• **Exercise prompt**
The records that follow are to be repeated exactly, with the pictures removed.

Collected data entries
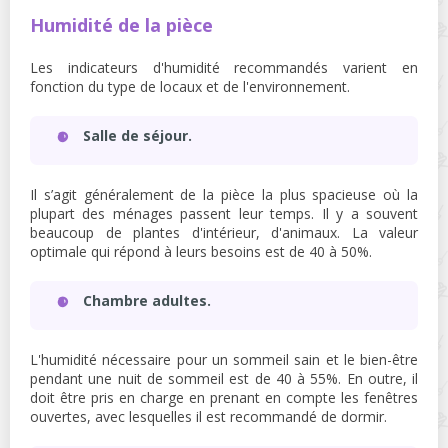
Humidité de la pièce
Les indicateurs d'humidité recommandés varient en
fonction du type de locaux et de l'environnement.
Salle de séjour.
Il s’agit généralement de la pièce la plus spacieuse où la
plupart des ménages passent leur temps. Il y a souvent
beaucoup de plantes d'intérieur, d'animaux. La valeur
optimale qui répond à leurs besoins est de 40 à 50%.
Chambre adultes.
L'humidité nécessaire pour un sommeil sain et le bien-être
pendant une nuit de sommeil est de 40 à 55%. En outre, il
doit être pris en charge en prenant en compte les fenêtres
ouvertes, avec lesquelles il est recommandé de dormir.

• **Output of the task**
Humidité de la pièce
Les indicateurs d'humidité recommandés varient en
fonction du type de locaux et de l'environnement.
Salle de séjour.
Il s’agit généralement de la pièce la plus spacieuse où la
plupart des ménages passent leur temps. Il y a souvent
beaucoup de plantes d'intérieur, d'animaux. La valeur
optimale qui répond à leurs besoins est de 40 à 50%.
Chambre adultes.
L'humidité nécessaire pour un sommeil sain et le bien-être
pendant une nuit de sommeil est de 40 à 55%. En outre, il
doit être pris en charge en prenant en compte les fenêtres
ouvertes, avec lesquelles il est recommandé de dormir.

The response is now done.